#### Aim of the task:
Please find the line that holds "de las urnas, eligiendo la opción de una" below and reproduce it, along with every line after it through the end, exactly and without pictures.
##### Input data #####
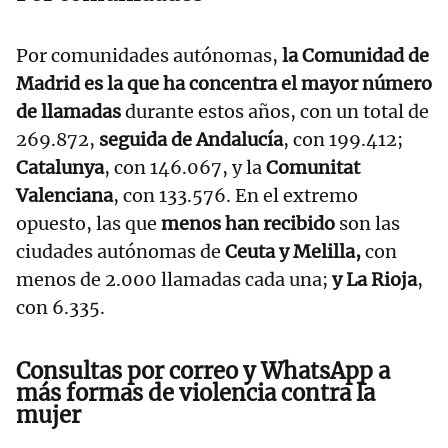
Por comunidades autónomas,
la Comunidad de
Madrid es la que ha concentra el mayor número
de llamadas
durante estos años, con un total de
269.872,
seguida de Andalucía
, con 199.412;
Catalunya
, con 146.067, y la
Comunitat
Valenciana
, con 133.576. En el extremo
opuesto, las que
menos han recibido
son las
ciudades autónomas de
Ceuta y Melilla,
con
menos de 2.000 llamadas cada una;
y La Rioja
,
con 6.335.
Consultas por correo y WhatsApp a
más formas de violencia contra la
mujer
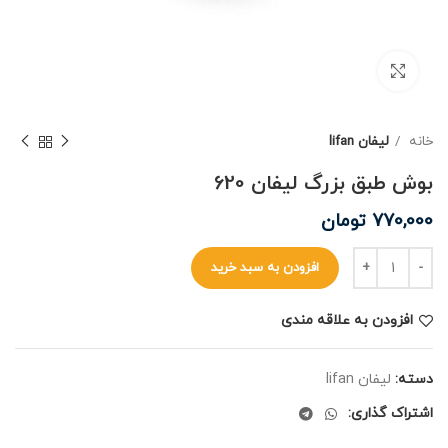
برای بزرگنمایی کلیک کنید
خانه
لیفان lifan
بوش طبق بزرگ لیفان 620
770,000
تومان
افزودن به سبد خرید
افزودن به علاقه مندی
دسته:
لیفان lifan
اشتراک گذاری:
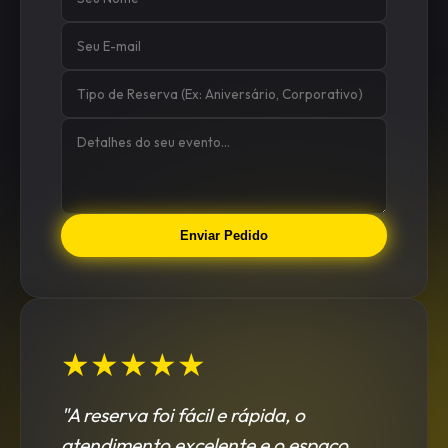
Enviar Pedido
★★★★★
"A reserva foi fácil e rápida, o
atendimento excelente e o espaço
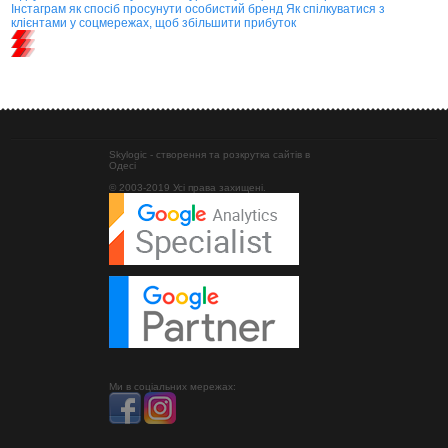
Інстаграм як спосіб просунути особистий бренд
Як спілкуватися з
клієнтами у соцмережах, щоб збільшити прибуток
Skylogic - створення та розкрутка сайтів в
Одесі
© 2003-2019 Усі права захищені.
Ми в соціальних мережах:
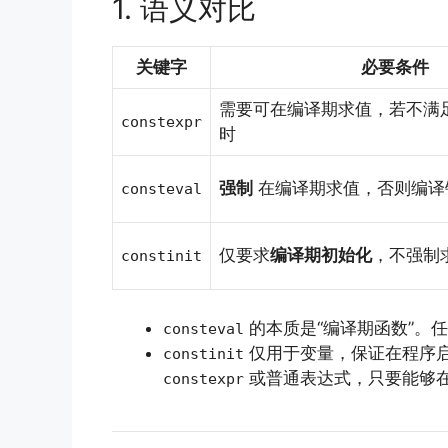
1. 语义对比
关键字
必要条件
需要可在编译期求值，若不满
constexpr
时
强制
在编译期求值，否则编译
consteval
仅要求
编译期初始化
，不强制
constinit
的本质是“编译期函数”。
consteval
仅用于变量，保证在程序
constinit
或普通表达式，只要能够
constexpr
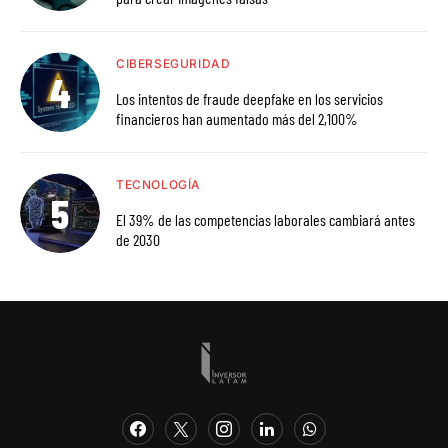
CIBERSEGURIDAD
Los intentos de fraude deepfake en los servicios
financieros han aumentado más del 2,100%
TECNOLOGÍA
El 39% de las competencias laborales cambiará antes
de 2030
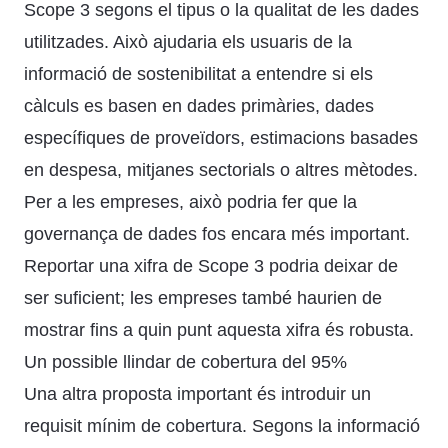
Scope 3 segons el tipus o la qualitat de les dades
utilitzades. Això ajudaria els usuaris de la
informació de sostenibilitat a entendre si els
càlculs es basen en dades primàries, dades
específiques de proveïdors, estimacions basades
en despesa, mitjanes sectorials o altres mètodes.
Per a les empreses, això podria fer que la
governança de dades fos encara més important.
Reportar una xifra de Scope 3 podria deixar de
ser suficient; les empreses també haurien de
mostrar fins a quin punt aquesta xifra és robusta.
Un possible llindar de cobertura del 95%
Una altra proposta important és introduir un
requisit mínim de cobertura. Segons la informació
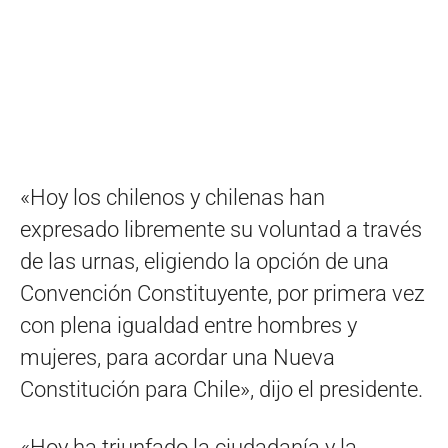
«Hoy los chilenos y chilenas han
expresado libremente su voluntad a través
de las urnas, eligiendo la opción de una
Convención Constituyente, por primera vez
con plena igualdad entre hombres y
mujeres, para acordar una Nueva
Constitución para Chile», dijo el presidente.
«Hoy ha triunfado la ciudadanía y la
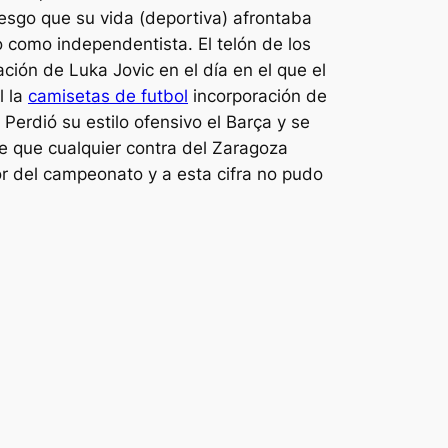
esgo que su vida (deportiva) afrontaba
 como independentista. El telón de los
ación de Luka Jovic en el día en el que el
l la
camisetas de futbol
incorporación de
Perdió su estilo ofensivo el Barça y se
de que cualquier contra del Zaragoza
or del campeonato y a esta cifra no pudo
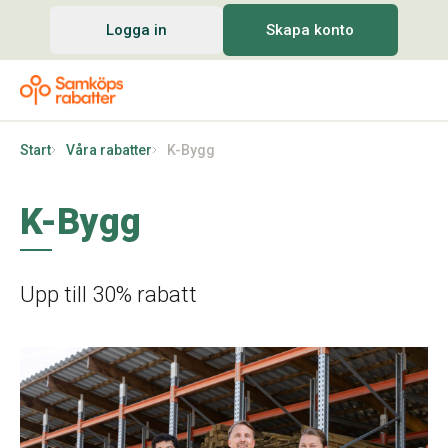
Logga in
Skapa konto
Start
Våra rabatter
K-Bygg
K-Bygg
Upp till 30% rabatt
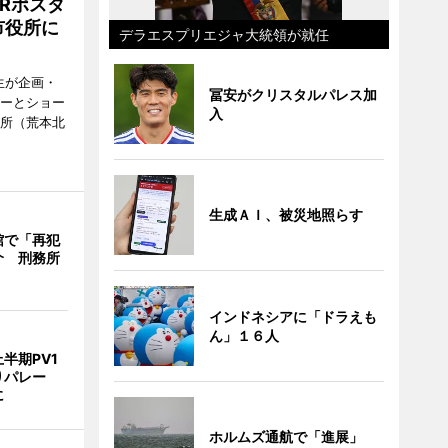
Rポスタ
市役所に
デラエスプリエジャ大統領が就任
生が企画・
冨安がクリスタルパレス加
ターとショー
入
役所（荒本北
生成ＡＩ、被災地照らす
館で「再犯
介 刑務所
インドネシアに「ドラえも
ん」１６人
半期PV1
りパレー
に
ホルムズ通航で「進展」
#####
#### Answer box:
de las urnas, eligiendo la opción de una
Convención Constituyente, por primera vez
con plena igualdad entre hombres y
mujeres, para acordar una Nueva
Constitución para Chile», dijo el presidente.
«Hoy ha triunfado la ciudadanía y la
esgo que su vida (deportiva) afrontaba
 como independentista. El telón de los
ación de Luka Jovic en el día en el que el
l la
camisetas de futbol
incorporación de
Perdió su estilo ofensivo el Barça y se
de que cualquier contra del Zaragoza
or del campeonato y a esta cifra no pudo
Logga in
Skapa konto
Start
Våra rabatter
K-Bygg
K-Bygg
Upp till 30% rabatt
Rポスタ
市役所に
デラエスプリエジャ大統領が就任
生が企画・
冨安がクリスタルパレス加
ターとショー
入
役所（荒本北
生成ＡＩ、被災地照らす
館で「再犯
介 刑務所
インドネシアに「ドラえも
ん」１６人
半期PV1
りパレー
に
ホルムズ通航で「進展」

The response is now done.